Welcome to the CKN Knowledge in Practice Centre (KPC). The KPC is a resource for learning and applying scientific knowledge to the practice of composites manufacturing. As you navigate around the KPC, refer back to the information on this right-hand pane as a resource for understanding the intricacies of composites processing and why the KPC is laid out in the way that it is. The following video explains the KPC approach:

Understanding Composites Processing

The Knowledge in Practice Centre (KPC) is centered around a structured method of thinking about composite material manufacturing. From the top down, the heirarchy consists of:

The way that the material, shape, tooling & consumables and equipment (abbreviated as MSTE) interact with each other during a process step is critical to the outcome of the manufacturing step, and ultimately critical to the quality of the finished part.

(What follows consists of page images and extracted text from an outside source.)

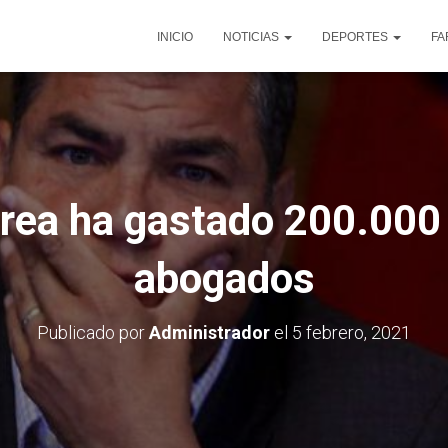
INICIO
NOTICIAS
DEPORTES
FA
rea ha gastado 200.000
abogados
Publicado por
Administrador
el
5 febrero, 2021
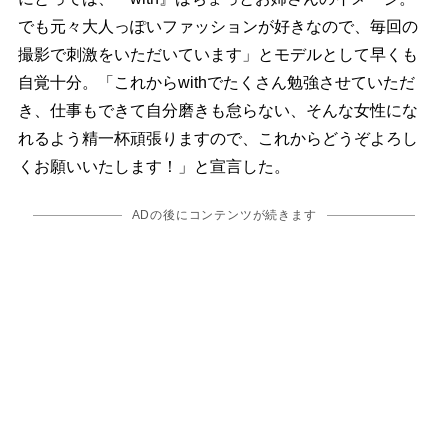
でも元々大人っぽいファッションが好きなので、毎回の
撮影で刺激をいただいています」とモデルとして早くも
自覚十分。「これからwithでたくさん勉強させていただ
き、仕事もできて自分磨きも怠らない、そんな女性にな
れるよう精一杯頑張りますので、これからどうぞよろし
くお願いいたします！」と宣言した。
ADの後にコンテンツが続きます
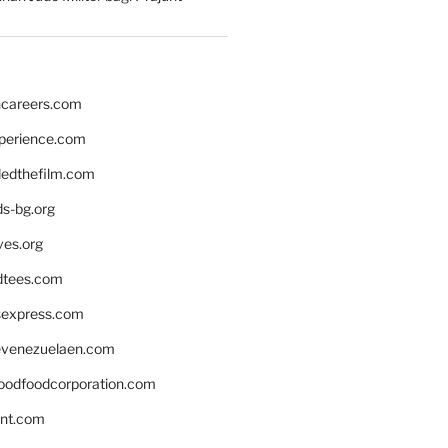
hcareers.com
xperience.com
edthefilm.com
ds-bg.org
ves.org
tees.com
rsexpress.com
venezuelaen.com
oodfoodcorporation.com
nnt.com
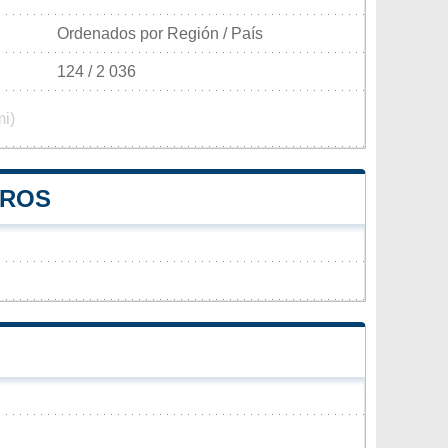
Ordenados por Región / País
124 / 2 036
mi)
DROS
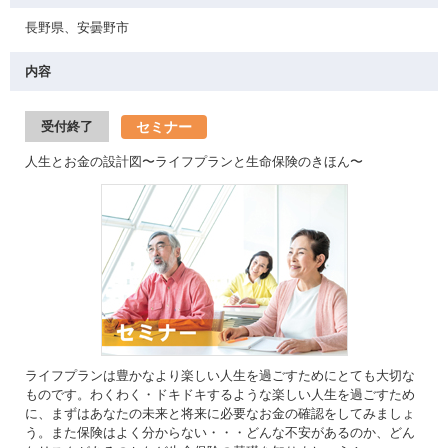
長野県、安曇野市
内容
セミナー
受付終了
人生とお金の設計図〜ライフプランと生命保険のきほん〜
ライフプランは豊かなより楽しい人生を過ごすためにとても大切な
ものです。わくわく・ドキドキするような楽しい人生を過ごすため
に、まずはあなたの未来と将来に必要なお金の確認をしてみましょ
う。また保険はよく分からない・・・どんな不安があるのか、どん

The interactions between MSTE during a process step can be numerous and complex, but the Knowledge in Practice Centre aims to make you aware of these interactions, understand how one parameter affects another, and understand how to analyze the problem using a systems based approach. Using this approach, the factory can then be developed with a complete understanding and control of all interactions.

The relationship between material, shape, tooling & consumables and equipment during a process step


Interrelationship of Function, Shape, Material & Process

Design for manufacturing is critical to ensuring the producibility of a part. Trouble arises when it is considered too late or not at all in the design process. Conversely, process design (controlling the interactions between shape, material, tooling & consumables and equipment to achieve a desired outcome) must always consider the shape and material of the part. Ashby has developed and popularized the approach linking design (function) to the choice of material and shape, which influence the process selected and vice versa, as shown below:

The relationship between function, material, shape and process


Within the Knowledge in Practice Centre the same methodology is applied but the process is more fully defined by also explicitly calling out the equipment and tooling & consumables. Note that in common usage, a process which consists of many steps can be arbitrarily defined by just one step, e.g. "spray-up". Though convenient, this can be misleading.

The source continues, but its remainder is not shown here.